→ **EXERCISE BRIEF**
Copy every line of the data that contains the string "shield".

-------- MATERIAL TO PROCESS --------

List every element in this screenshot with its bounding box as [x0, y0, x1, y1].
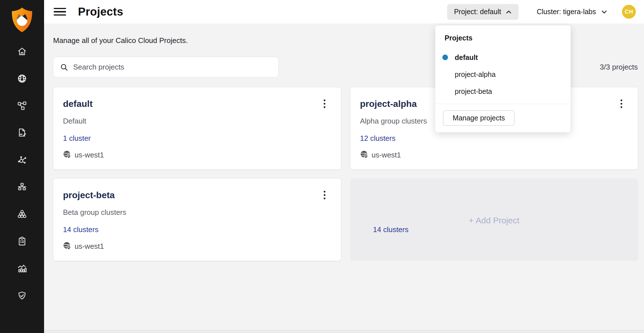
project-card-region: us-west1: [63, 150, 341, 160]
clusters-link[interactable]: 14 clusters: [373, 225, 409, 234]
search-icon: [60, 63, 68, 71]
add-project-tile[interactable]: + Add Project 14 clusters: [350, 178, 638, 261]
dropdown-divider: [435, 104, 571, 104]
region-label: us-west1: [75, 151, 104, 159]
dropdown-item-label: project-beta: [455, 87, 492, 96]
project-selector-label: Project: default: [454, 8, 501, 16]
top-header: Projects Project: default Cluster: tiger…: [44, 0, 644, 23]
selected-project-dot-icon: [442, 55, 448, 60]
sidebar-item-analytics[interactable]: [17, 263, 27, 274]
dropdown-item-default[interactable]: default: [435, 52, 571, 63]
sidebar: [0, 0, 44, 333]
clusters-link[interactable]: 14 clusters: [63, 225, 99, 234]
home-icon: [17, 47, 27, 56]
project-card-region: us-west1: [360, 150, 638, 160]
workloads-cluster-icon: [17, 209, 27, 219]
sidebar-item-nodes[interactable]: [17, 182, 27, 192]
project-card-title: default: [63, 99, 341, 109]
chevron-up-icon: [506, 10, 512, 14]
chevron-down-icon: [601, 10, 607, 14]
page-title: Projects: [78, 5, 123, 18]
header-right-group: Project: default Cluster: tigera-labs CH: [447, 4, 644, 20]
project-card-default: default Default 1 cluster us-west1: [53, 87, 341, 170]
region-label: us-west1: [75, 242, 104, 251]
calico-cat-shield-logo[interactable]: [11, 6, 33, 33]
add-project-label: + Add Project: [350, 216, 638, 225]
sidebar-item-service-graph[interactable]: [17, 101, 27, 111]
globe-location-icon: [63, 150, 72, 160]
service-graph-icon: [17, 101, 27, 111]
dropdown-item-project-beta[interactable]: project-beta: [435, 86, 571, 97]
threat-defense-shield-icon: [17, 291, 27, 300]
dropdown-header: Projects: [445, 34, 473, 42]
globe-location-icon: [360, 150, 369, 160]
project-card-description: Beta group clusters: [63, 208, 341, 217]
user-avatar[interactable]: CH: [622, 5, 636, 19]
dropdown-item-label: project-alpha: [455, 70, 496, 79]
dropdown-item-project-alpha[interactable]: project-alpha: [435, 69, 571, 80]
sidebar-item-policies[interactable]: [17, 128, 27, 138]
search-box: [53, 57, 279, 77]
clusters-link[interactable]: 1 cluster: [63, 134, 91, 143]
network-sets-molecule-icon: [17, 155, 27, 165]
nodes-tree-icon: [17, 182, 27, 192]
policies-document-icon: [17, 128, 27, 138]
calico-cloud-projects-page: { "app": { "logo_icon": "calico-cat-shie…: [0, 0, 644, 333]
clusters-link[interactable]: 12 clusters: [360, 134, 396, 143]
project-card-description: Default: [63, 117, 341, 126]
hamburger-menu-icon[interactable]: [54, 7, 67, 17]
region-label: us-west1: [372, 151, 401, 159]
bottom-scroll-strip: [44, 330, 644, 333]
manage-projects-button[interactable]: Manage projects: [443, 110, 515, 126]
project-dropdown-panel: Projects default project-alpha project-b…: [435, 25, 571, 132]
sidebar-item-threat-defense[interactable]: [17, 291, 27, 301]
sidebar-item-workloads[interactable]: [17, 209, 27, 219]
sidebar-item-compliance[interactable]: [17, 236, 27, 246]
projects-count: 3/3 projects: [600, 63, 638, 72]
sidebar-item-dashboard[interactable]: [17, 73, 27, 84]
sidebar-item-home[interactable]: [17, 46, 27, 57]
project-card-project-beta: project-beta Beta group clusters 14 clus…: [53, 178, 341, 261]
search-input[interactable]: [73, 63, 271, 72]
sidebar-item-network-sets[interactable]: [17, 155, 27, 165]
cluster-selector-label: Cluster: tigera-labs: [537, 8, 596, 16]
dashboard-gauge-icon: [17, 74, 27, 83]
card-kebab-menu-icon[interactable]: [319, 188, 330, 202]
project-card-region: us-west1: [63, 241, 341, 251]
card-kebab-menu-icon[interactable]: [319, 97, 330, 111]
globe-location-icon: [63, 241, 72, 251]
project-selector-button[interactable]: Project: default: [447, 4, 519, 20]
dropdown-item-label: default: [455, 53, 478, 62]
analytics-chart-icon: [17, 264, 27, 273]
compliance-clipboard-icon: [17, 237, 27, 246]
project-card-title: project-beta: [63, 190, 341, 200]
card-kebab-menu-icon[interactable]: [616, 97, 626, 111]
cluster-selector-button[interactable]: Cluster: tigera-labs: [537, 8, 607, 16]
sidebar-nav: [17, 46, 27, 301]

--------

→ **RESULT OF THIS EXERCISE**
calico-cat-shield-logo[interactable]: [11, 6, 33, 33]
threat-defense-shield-icon: [17, 291, 27, 300]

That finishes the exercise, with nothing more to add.